DESCRIPTION OF THE TASK
What is needed is a word-for-word copy of the lines below from the one with "juillet 2014" through the one with "Microsoft-Gründer Bill Gates", both included, with every picture left out.

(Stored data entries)
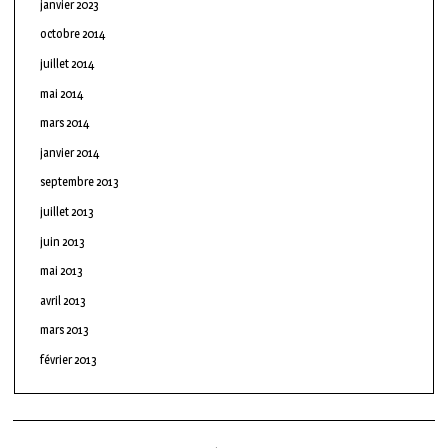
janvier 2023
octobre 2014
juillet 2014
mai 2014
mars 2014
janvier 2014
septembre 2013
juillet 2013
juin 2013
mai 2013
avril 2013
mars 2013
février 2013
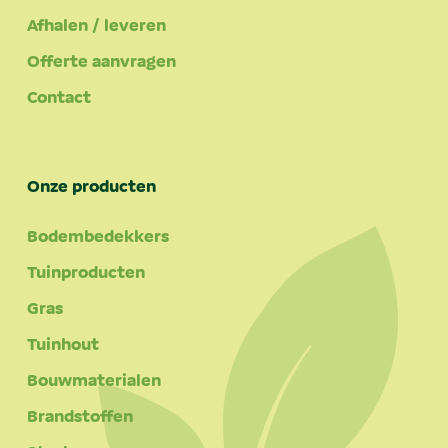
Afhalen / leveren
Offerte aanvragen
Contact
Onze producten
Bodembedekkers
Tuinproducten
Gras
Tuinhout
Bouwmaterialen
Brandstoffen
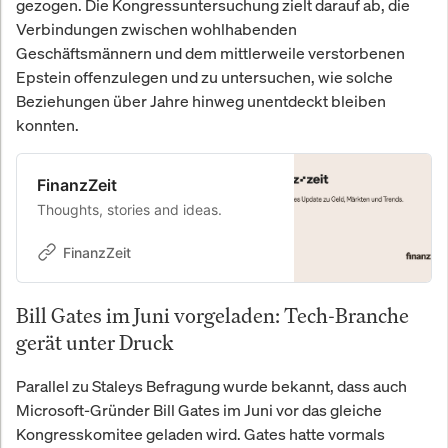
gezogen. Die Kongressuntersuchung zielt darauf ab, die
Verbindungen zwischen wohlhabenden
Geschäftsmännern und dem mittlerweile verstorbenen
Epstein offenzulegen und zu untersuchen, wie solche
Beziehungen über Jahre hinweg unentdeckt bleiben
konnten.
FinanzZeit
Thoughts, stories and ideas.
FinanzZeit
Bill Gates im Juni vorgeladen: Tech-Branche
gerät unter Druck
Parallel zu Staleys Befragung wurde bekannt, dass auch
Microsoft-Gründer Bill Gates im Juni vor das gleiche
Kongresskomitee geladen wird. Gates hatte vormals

---

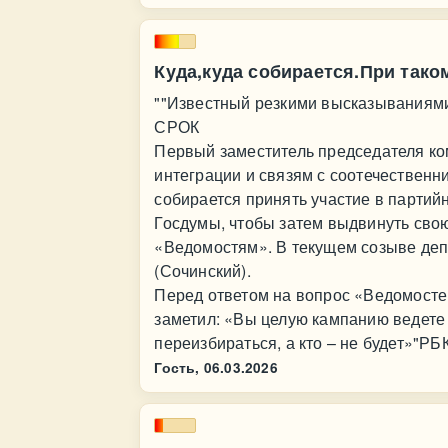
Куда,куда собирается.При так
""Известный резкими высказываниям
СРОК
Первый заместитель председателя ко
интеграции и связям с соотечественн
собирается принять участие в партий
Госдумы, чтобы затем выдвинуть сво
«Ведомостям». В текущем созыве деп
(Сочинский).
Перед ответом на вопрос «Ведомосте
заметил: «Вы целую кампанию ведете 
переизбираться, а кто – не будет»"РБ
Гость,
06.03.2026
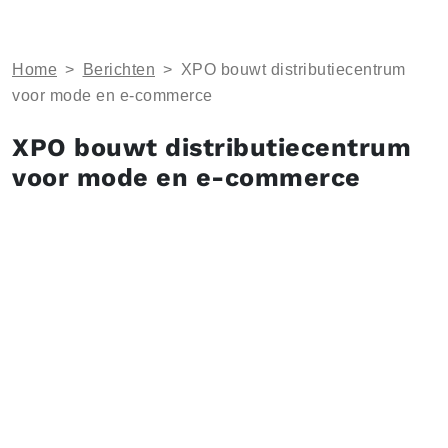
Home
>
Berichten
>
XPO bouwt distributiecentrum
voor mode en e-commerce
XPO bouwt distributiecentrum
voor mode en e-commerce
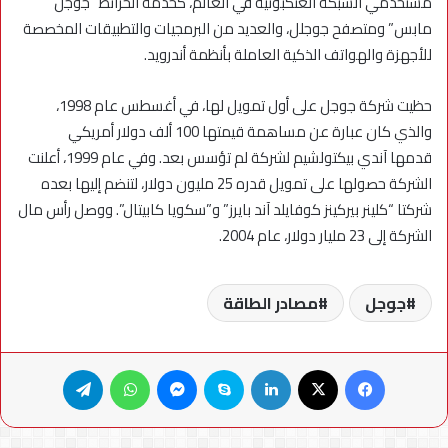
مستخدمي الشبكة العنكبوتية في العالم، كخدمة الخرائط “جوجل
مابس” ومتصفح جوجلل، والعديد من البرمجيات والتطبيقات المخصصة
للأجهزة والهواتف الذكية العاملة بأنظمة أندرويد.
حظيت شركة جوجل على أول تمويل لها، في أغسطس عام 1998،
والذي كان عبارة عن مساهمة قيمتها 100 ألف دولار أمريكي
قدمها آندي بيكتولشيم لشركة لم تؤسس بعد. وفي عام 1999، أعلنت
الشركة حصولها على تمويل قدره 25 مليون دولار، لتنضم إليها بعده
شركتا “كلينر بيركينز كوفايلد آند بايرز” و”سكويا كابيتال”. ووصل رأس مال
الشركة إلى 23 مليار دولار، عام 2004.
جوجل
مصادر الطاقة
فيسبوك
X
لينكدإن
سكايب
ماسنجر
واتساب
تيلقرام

RESULT
juillet 2014
mai 2014
mars 2014
janvier 2014
septembre 2013
juillet 2013
juin 2013
mai 2013
avril 2013
mars 2013
février 2013
Afhalen / leveren
Offerte aanvragen
Contact
Onze producten
Bodembedekkers
Tuinproducten
Gras
Tuinhout
Bouwmaterialen
Brandstoffen
gezogen. Die Kongressuntersuchung zielt darauf ab, die
Verbindungen zwischen wohlhabenden
Geschäftsmännern und dem mittlerweile verstorbenen
Epstein offenzulegen und zu untersuchen, wie solche
Beziehungen über Jahre hinweg unentdeckt bleiben
konnten.
FinanzZeit
Thoughts, stories and ideas.
FinanzZeit
Bill Gates im Juni vorgeladen: Tech-Branche
gerät unter Druck
Parallel zu Staleys Befragung wurde bekannt, dass auch
Microsoft-Gründer Bill Gates im Juni vor das gleiche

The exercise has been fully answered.